● **Work to be completed**:
Say how many lines of the records include the string "Chan". Nothing else belongs in the answer.

_ _ _ _ _

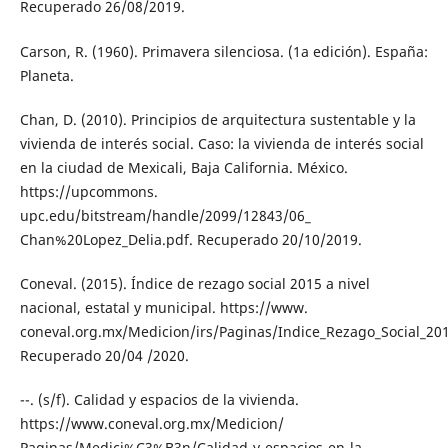
Recuperado 26/08/2019.
Carson, R. (1960). Primavera silenciosa. (1a edición). España:
Planeta.
Chan, D. (2010). Principios de arquitectura sustentable y la
vivienda de interés social. Caso: la vivienda de interés social
en la ciudad de Mexicali, Baja California. México.
https://upcommons.
upc.edu/bitstream/handle/2099/12843/06_
Chan%20Lopez_Delia.pdf. Recuperado 20/10/2019.
Coneval. (2015). Índice de rezago social 2015 a nivel
nacional, estatal y municipal. https://www.
coneval.org.mx/Medicion/irs/Paginas/Indice_Rezago_Social_201
Recuperado 20/04 /2020.
--. (s/f). Calidad y espacios de la vivienda.
https://www.coneval.org.mx/Medicion/
Paginas/Medici%C3%B3n/Calidad-y-espacios-en-la-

_ _ _ _ _

● **Written solution**:
2